Осквернители | страница 83



С легкостью юноши дервиш неслышно вскочил и прокрался к двери. Он прислушался и осторожно приоткрыл створку. Взгляд его прежде всего метнулся по розовому от отсветов восходящего солнца двору к расщепленным, пошатнувшимся воротам караван-сарая. На арке их портала скалили желтые зубы два человеческих черепа, повешенные для острастки воров и бродяг. В тени ворот толпились люди.

На дервиша вопросительно смотрели две пары глаз: черные, точно июльская ночь, дочки хозяина двора и карие усталые высохшей, изможденной, еще не старой женщины. Дочь хозяина не потрудилась даже прикрыть белую налитую грудь, которую сосал лежавший у нее на руках младенец. Увидев дервиша, Гульсун просияла:

- Вот он - благодетель... Смотри, моя мать! Видно, богат... Червонец дал за то, что я дала пососать титьку непридавленной собачонке.

Она резким движением оторвала от груди ребенка и подняла его на вытянутых в сторону двери руках:

- Хи-хи, червонец сунул. Подобрал девчонку на свалке и поднял шум, словно стащил Золотой Купол имама Резы! Червонец! Да за полчервонца и десять рваных одеял папаша отдал меня, свою любимую дочку Гульсун, в сигэ аробщику, безухому старикашке, полумужчине, несчастному слюнтяю. У него в доме, кроме черствого лаваша, и радость никакая не водится. Разве его холодными, потливыми лапами ласкать мое такое тело! Сколько он понавесил на себя амулетов от бессилия! Сколько он возился да копался, чтобы сделать мне дохленького сына, у которого и силенки нет даже высосать каплю молока из такой богатой груди. Аллах, благодарение ему, подсунул мне девчонку. Она, пиявка, облегчила боль распиравшейся груди. Эй ты, странник, снаружи ты чистенький! Только, может, ты на людях такой важный, а дома кашу из тыквы лопаешь? Если кошелек у тебя не пустой, дай моему папаше пять золотых, и я пойду к тебе в сигэ. У тебя сильные руки! В твоих объятиях косточки захрустят...

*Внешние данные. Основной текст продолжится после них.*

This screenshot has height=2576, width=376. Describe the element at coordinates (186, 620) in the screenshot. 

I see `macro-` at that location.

Поток слов, рвавшихся с хорошеньких губ прелестной даже в своей животной грубости молодой кормилицы, немного ошеломил дервиша. Он не сдержал своей улыбки, точно болтовня юной персиянки внезапно подсказала ему решение трудной задачи.

- И ты, женщина, будешь кормить твоим молоком девчонку, если я пойду с твоим отцом к казию и мы составим бумагу и ты станешь моей сигэ? А что ты сделаешь со своим мужем на год, беззубым аробщиком?

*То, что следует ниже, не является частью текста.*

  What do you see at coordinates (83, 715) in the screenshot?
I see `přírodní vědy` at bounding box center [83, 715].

- Всех кусает змея, а меня этот навозный жук. - И, строя глазки Музаффару, она нараспев протянула: - О мать моя! Ты отдала меня человеку отвратительному. Ты отдала меня в руки бесчестия... Останусь жива вернусь к тебе. Помру - будь здорова. Мне надоел его слюнявый рот, да и год прошел уже. Хватит с меня воды и соли. Мне нужны вода и огонь.